Task goal
Look below for the line with "No hay comentarios" and the line with "Как использовать горький перец"; repeat exactly those two lines and all lines between them, but no pictures.

Entries provided
*** Block opens ***
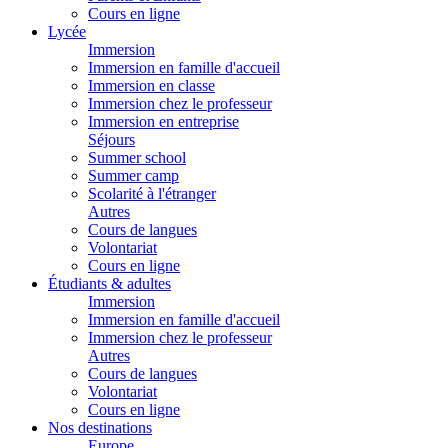
Cours en ligne
Lycée
Immersion
Immersion en famille d'accueil
Immersion en classe
Immersion chez le professeur
Immersion en entreprise
Séjours
Summer school
Summer camp
Scolarité à l'étranger
Autres
Cours de langues
Volontariat
Cours en ligne
Étudiants & adultes
Immersion
Immersion en famille d'accueil
Immersion chez le professeur
Autres
Cours de langues
Volontariat
Cours en ligne
Nos destinations
Europe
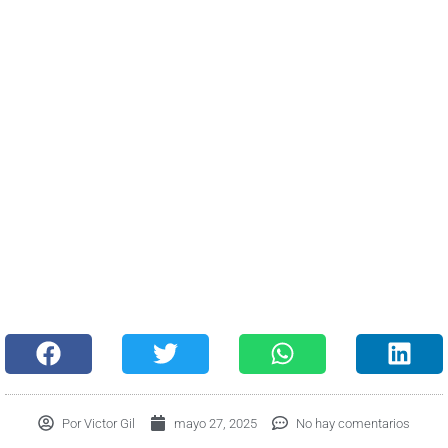
Por
Victor Gil
mayo 27, 2025
No hay comentarios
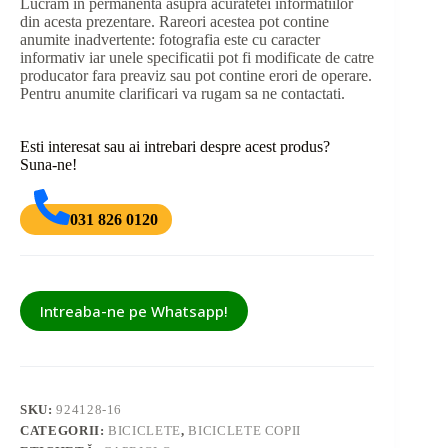
Lucram in permanenta asupra acuratetei informatiilor
din acesta prezentare. Rareori acestea pot contine
anumite inadvertente: fotografia este cu caracter
informativ iar unele specificatii pot fi modificate de catre
producator fara preaviz sau pot contine erori de operare.
Pentru anumite clarificari va rugam sa ne contactati.
Esti interesat sau ai intrebari despre acest produs?
Suna-ne!
031 826 0120
Intreaba-ne pe Whatsapp!
SKU:
924128-16
CATEGORII:
BICICLETE
,
BICICLETE COPII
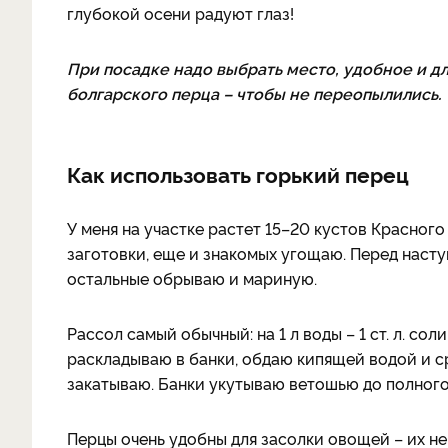
глубокой осени радуют глаз!
При посадке надо выбрать место, удобное и для
болгарского перца – чтобы не переопылились.
Как использовать горький перец
У меня на участке растет 15–20 кустов Красного
заготовки, еще и знакомых угощаю. Перед наст
остальные обрываю и мариную.
Рассол самый обычный: на 1 л воды – 1 ст. л. соли с
раскладываю в банки, обдаю кипящей водой и с
закатываю. Банки укутываю ветошью до полног
Перцы очень удобны для засолки овощей – их не 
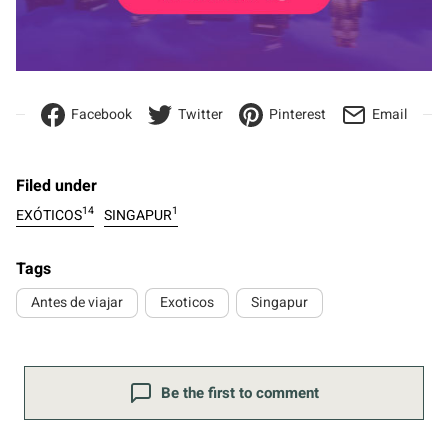
Facebook
Twitter
Pinterest
Email
Filed under
14
1
EXÓTICOS
SINGAPUR
Tags
Antes de viajar
Exoticos
Singapur
Be the first to comment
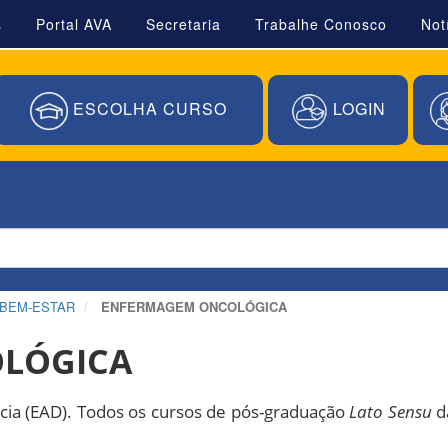
s
Portal AVA
Secretaria
Trabalhe Conosco
Not
ESCOLHA CURSO
LOGIN
 BEM-ESTAR
ENFERMAGEM ONCOLÓGICA
LÓGICA
ância (EAD). Todos os cursos de pós-graduação
Lato Sensu
d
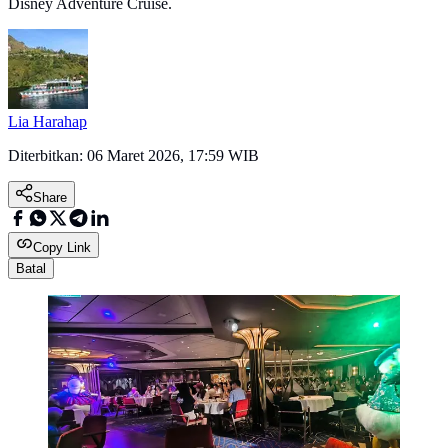
Disney Adventure Cruise.
Lia Harahap
Diterbitkan:
06 Maret 2026, 17:59 WIB
Share
Copy Link
Batal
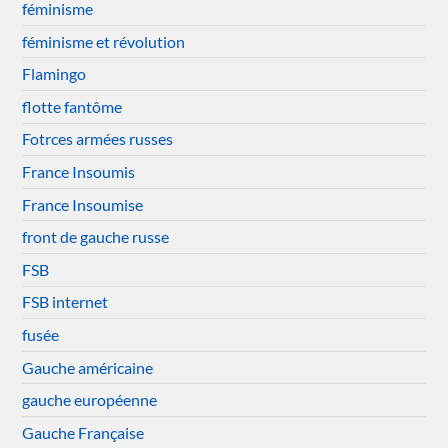
féminisme
féminisme et révolution
Flamingo
flotte fantôme
Fotrces armées russes
France Insoumis
France Insoumise
front de gauche russe
FSB
FSB internet
fusée
Gauche américaine
gauche européenne
Gauche Française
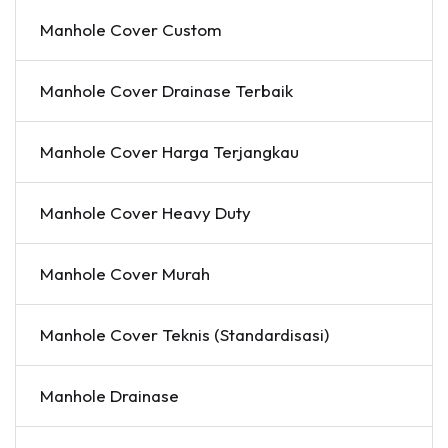
Manhole Cover Custom
Manhole Cover Drainase Terbaik
Manhole Cover Harga Terjangkau
Manhole Cover Heavy Duty
Manhole Cover Murah
Manhole Cover Teknis (Standardisasi)
Manhole Drainase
*** Block closes ***
Exercise solution
No hay comentarios
Lucram in permanenta asupra acuratetei informatiilor
din acesta prezentare. Rareori acestea pot contine
anumite inadvertente: fotografia este cu caracter
informativ iar unele specificatii pot fi modificate de catre
producator fara preaviz sau pot contine erori de operare.
Pentru anumite clarificari va rugam sa ne contactati.
Esti interesat sau ai intrebari despre acest produs?
Suna-ne!
031 826 0120
Intreaba-ne pe Whatsapp!
SKU:
924128-16
CATEGORII:
BICICLETE
,
BICICLETE COPII
глубокой осени радуют глаз!
При посадке надо выбрать место, удобное и для
болгарского перца – чтобы не переопылились.
Как использовать горький перец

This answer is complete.